Normal fresh mount microscopic preparation.
The vaginal microflora continuously go through modifications regarding the number and type of bacteria present, almost daily, in response to exogenous and endogenous factors [2]. These factors include the menstrual cycle phases, pregnancy, sexual intercourse, vaginal hygiene and medications (contraceptives, antibiotics and immune suppressants). Alterations occurring in the vaginal environment may increase or decrease the selective advantages for specific microorganisms.
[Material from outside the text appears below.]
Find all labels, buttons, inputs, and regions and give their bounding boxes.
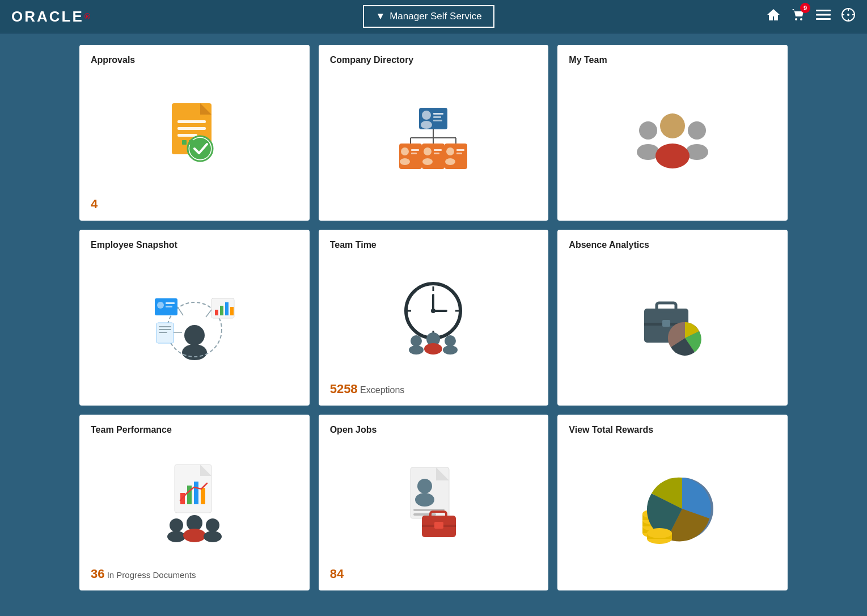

Lactobacilli are obligate homofermenters – glucose derived from vaginal epithelial cells is used to produce lactic acid. The lactobacilli most commonly found in women of child-bearing age are Lactobacillus crispatus, Lactobacillus gasseri, Lactobacillus iners and Lactobacillus jensenii [2]. Healthier vaginas harbor mostly L. crispatus and L. jensenii.
The majority of lactobacilli have a small genome of approximately 1.8–2 Mb. They have lost several genes that used to code specific biochemical actions. This loss has been balanced by the gain of many other significant genes. Some of these genes were acquired by the mechanism of horizontal gene transfer through bacterial conjugation, while others were acquired by phage infection. Quite a few of these gained genes have supported protein transporter systems that have facilitated lactobacilli to attain vaginal colonization and adaptation [3].
Lactobacilli functions
The main role of lactobacilli is to maintain a hale and hearty balanced ecological vaginal milieu with a pH range between 3.8 and 4.4. This acidic pH is responsible for inhibiting the growth of most pathogenic bacteria.
Lactobacilli put forth this inhibition by a number of mechanisms, including the production of hydrogen peroxide, lactic acid and ribosomal-produced antimicrobial peptides (bacteriocins). Lactic acid potentiates both the activity of bacteriocins and that of hydrogen peroxide [4]. The antimicrobial activity of bacteriocins includes cell membrane permeabilization with ATR amino acids and ion efflux, and transmembrane potential and pH gradient depletion. It is worth mentioning that bacteriocins express host cell immunity and do not have hemolytic or cytotoxic activity.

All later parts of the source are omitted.